The lines to return run from the one containing "The Guide to Augmented Reality in" through the end of the material; give them exactly and leave out the pictures.

Entries shown
+ + + + +

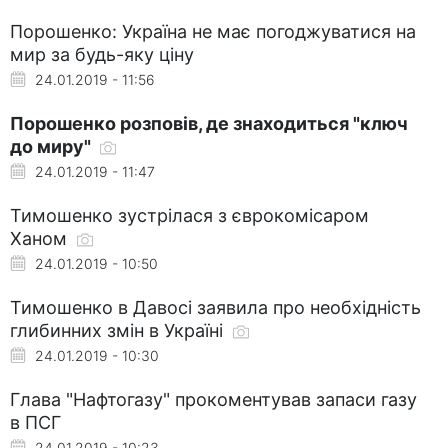
Порошенко: Україна не має погоджуватися на
мир за будь-яку ціну
24.01.2019 - 11:56
Порошенко розповів, де знаходиться "ключ
до миру"
24.01.2019 - 11:47
Тимошенко зустрілася з єврокомісаром
Ханом
24.01.2019 - 10:50
Тимошенко в Давосі заявила про необхідність
глибинних змін в Україні
24.01.2019 - 10:30
Глава "Нафтогазу" прокоментував запаси газу
в ПСГ
24.01.2019 - 10:23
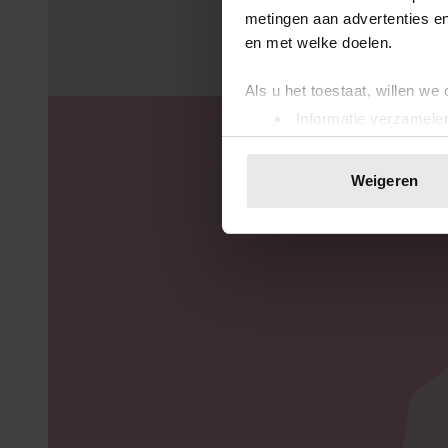
LEES MEER
metingen aan advertenties en
en met welke doelen.
Als u het toestaat, willen we
Informatie verzamelen
Uw apparaat identific
Lees meer over hoe uw perso
Weigeren
toestemming op elk moment wi
We gebruiken cookies om cont
websiteverkeer te analyseren
media, adverteren en analys
verstrekt of die ze hebben v
onze website blijft gebruiken.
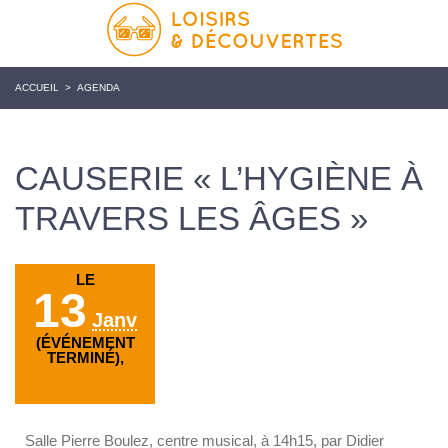
ACCUEIL
>
AGENDA
CAUSERIE « L’HYGIÈNE À
TRAVERS LES ÂGES »
LE
13
Janv
(ÉVÉNEMENT
TERMINÉ),
Salle Pierre Boulez, centre musical, à 14h15, par Didier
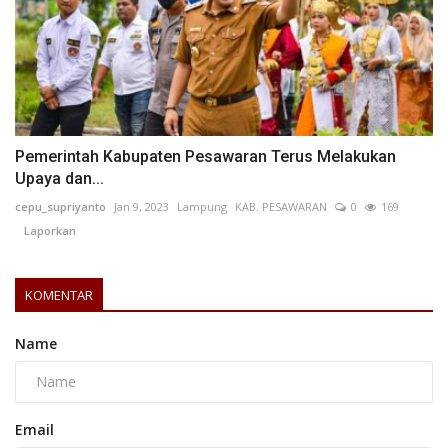
Pemerintah Kabupaten Pesawaran Terus Melakukan
Upaya dan...
cepu_supriyanto
Jan 9, 2023
Lampung
KAB. PESAWARAN
0
169
Laporkan
KOMENTAR
Name
Email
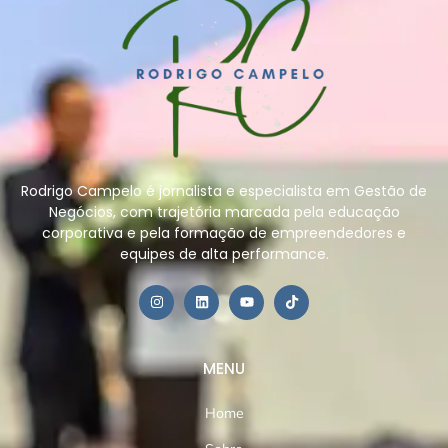
Rodrigo Campelo é jornalista e especialista em Gestão de
Negócios, com trajetória marcada pela educação
corporativa e pela formação de empreendedores e
equipes de alta performance.
MENU
Home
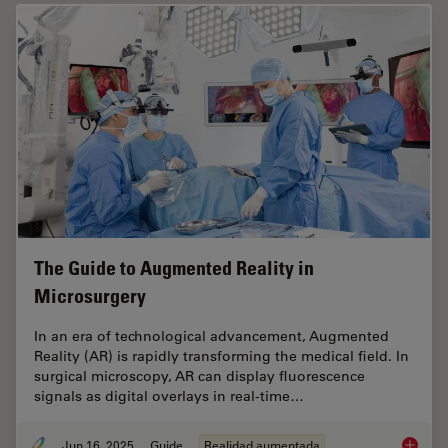
The Guide to Augmented Reality in
Microsurgery
In an era of technological advancement, Augmented
Reality (AR) is rapidly transforming the medical field. In
surgical microscopy, AR can display fluorescence
signals as digital overlays in real-time…
Jun 16, 2025
Guide
Realidad aumentada
The Gui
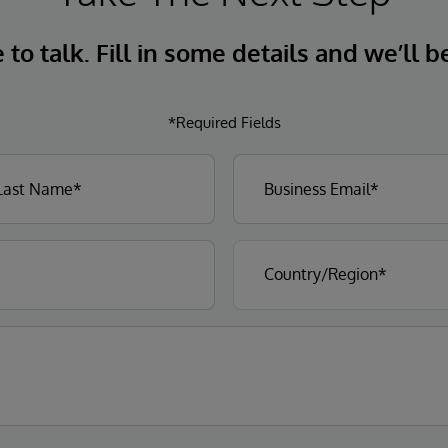
to talk. Fill in some details and we’ll b
*Required Fields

+ + + + +

Expected answer
The Guide to Augmented Reality in
Microsurgery
In an era of technological advancement, Augmented
Reality (AR) is rapidly transforming the medical field. In
surgical microscopy, AR can display fluorescence
signals as digital overlays in real-time…
Jun 16, 2025
Guide
Realidad aumentada
The Gui
to talk. Fill in some details and we’ll b
*Required Fields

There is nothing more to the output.